October 26, 2021

Opinion: We’re headed for a global energy crisis. What we need is a transition strategy.

Washington Post

Are we returning to the 1970s, as several commentators have recently claimed? There are surprising similarities.

The humiliating withdrawal from Afghanistan echoes the U.S. defeat in Vietnam. Prices are rising even as economic growth is stalling. Back then, the rising economic power challenging American superiority was Japan; now it’s China.

On closer examination, most of these analogies turn out to be superficial. But there is one where the parallels are striking, and that should worry the Biden administration greatly. We are headed for a global energy crisis.

Gasoline prices in the United States are up more than 50 percent in the past year. Natural gas prices in Europe have risen a staggering amount, nearly 500 percent, over the same period. In Asia, Bloomberg News reports that power companies are buying liquefied natural gas at record prices to try to lock in supply. In Europe, a mass producer of fertilizer was already forced to temporarily shut down two U.K. plants due to high energy costs, and there are fears that other industries will follow. The U.S. Energy Information Administration has put out a report warning Americans that they are likely to pay significantly more to stay warm this winter, especially if temperatures drop substantially.
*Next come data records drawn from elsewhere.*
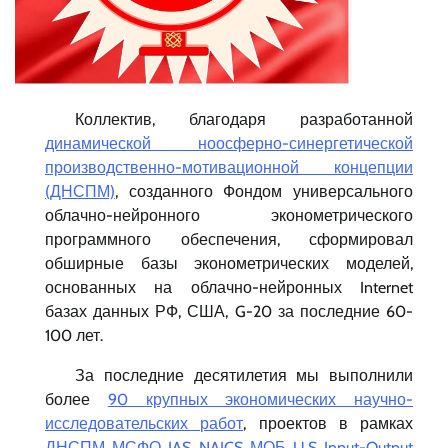
Коллектив, благодаря разработанной
динамической ноосферно-синергетической
производственно-мотивационной концепции
(ДНСПМ)
, созданного Фондом универсального
облачно-нейронного эконометрического
программного обеспечения, сформировал
обширные базы эконометрических моделей,
основанных на облачно-нейронных Internet
базах данных РФ, США, G-20 за последние 60-
100 лет.
За последние десятилетия мы выполнили
более
90 крупных экономических научно-
исследовательских работ
, проектов в рамках
ДНСПМ
,
МСФО
,
IAS
,
NAICS
,
МОБ
,
U.S. Input-Output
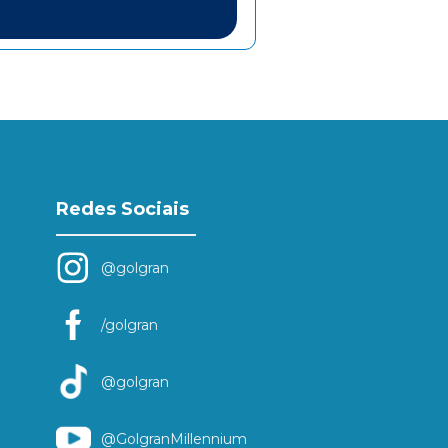
Redes Sociais
@golgran
/golgran
@golgran
@GolgranMillennium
Why is this happening? The simplest explanation is that the demand for energy is currently exceeding supply, which makes prices rise. The reasons for this mismatch are many — including extreme and unpredictable weather, as well as bad government decisions about storage, reserves and transmission lines — but there is one common cause. Much of the world has stopped investing in fossil fuels (for good reasons), which has led to less supply of them. But we do not have sufficient green energy to replace fossil fuels today. We will, but not today.
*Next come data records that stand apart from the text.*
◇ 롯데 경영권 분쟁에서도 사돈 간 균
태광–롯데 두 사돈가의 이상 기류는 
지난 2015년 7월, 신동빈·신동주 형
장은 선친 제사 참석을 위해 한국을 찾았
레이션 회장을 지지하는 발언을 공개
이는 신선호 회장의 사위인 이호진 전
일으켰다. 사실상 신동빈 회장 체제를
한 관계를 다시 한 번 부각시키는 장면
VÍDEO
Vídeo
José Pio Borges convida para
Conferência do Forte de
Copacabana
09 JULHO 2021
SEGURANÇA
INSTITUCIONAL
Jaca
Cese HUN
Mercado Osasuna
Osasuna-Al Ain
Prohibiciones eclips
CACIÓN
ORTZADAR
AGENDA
The numbers make this plain. In 2019, over 80 percent of global energy consumption was provided by the three main fossil fuels: oil, coal and natural gas. Wind was just over 2 percent of power consumption, and solar just over 1 percent. It would require a 2,500 percent increase in production and deployment to have wind and solar fully replace fossil fuels, which is not going to happen in the next few years. What we need is a transition strategy. Without it, every time there is a shock to the system — bad weather, poor storage — we will face an energy crisis.
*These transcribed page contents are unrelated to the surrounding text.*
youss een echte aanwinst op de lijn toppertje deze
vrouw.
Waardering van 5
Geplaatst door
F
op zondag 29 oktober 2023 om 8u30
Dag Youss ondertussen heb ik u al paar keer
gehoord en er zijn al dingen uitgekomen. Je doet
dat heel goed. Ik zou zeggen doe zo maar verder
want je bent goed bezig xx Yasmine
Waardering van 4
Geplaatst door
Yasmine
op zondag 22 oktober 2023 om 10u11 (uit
Modern societies cannot run without steady access to energy, so when these shocks are felt, governments do whatever it takes to keep the electricity flowing. Look at Germany, which has over decades built an extraordinary supply of renewables, but in the first half of 2021, 56 percent of its electricity came from the very sources it is trying to eliminate (like coal, gas and nuclear). Coal alone rose from 21 percent to 27 percent of German electricity production.

The contradictions of Western energy strategy are becoming almost absurd. Confronted with high gasoline prices, the Biden administration is pleading with OPEC to increase production. In other words, the United States is discouraging its own oil and gas producers from increasing production while urging Arab countries to “drill, baby, drill.” Europeans are hoping Russian President Vladimir Putin will pump more natural gas to their countries even while they discourage gas production at home.

A serious energy strategy would recognize that the most important task is to reduce carbon emissions fast. In the short term, the simplest way to do this is to move from coal to natural gas, which cuts carbon emissions almost by half. In fact, most of the reduction in the United States’ carbon dioxide emissions between 2005 and 2019 was because of the switch from coal to gas, with coal being the biggest producer of carbon dioxide emissions of the three main fossil fuels.

But there is even lower-hanging fruit. The journal Environmental Research Letters did a study of more than 29,000 fossil-fuel power plants worldwide and found that just 5 percent of them were responsible for 73 percent of global emissions from electricity. We could easily pay to convert those roughly 1,400 plants and reap a huge windfall in the reduction of carbon emissions. And the International Energy Agency estimates that over 70 percent of the methane leakage from oil and gas production can be stopped by using existing technologies.

The goal — in not just the long term, but medium term — must be to power the world with renewables. There is a lot of good news on this front. Solar and wind costs have come down dramatically and are competitive with fossil fuels. They are now easier to deploy than ever before. Storage, once the great problem with these intermittent sources, is being solved as batteries become more powerful and other storage solutions are gaining ground. We still need much larger investments in research and development in this area, but we are making real progress.

In the meantime, we still need to cut emissions today while keeping energy flowing. If not, we will face more energy shocks, which could easily develop into a backlash against green policies. And then the Democrat in the White House, Joe Biden, will begin to look a lot like his predecessor from the 1970s Jimmy Carter.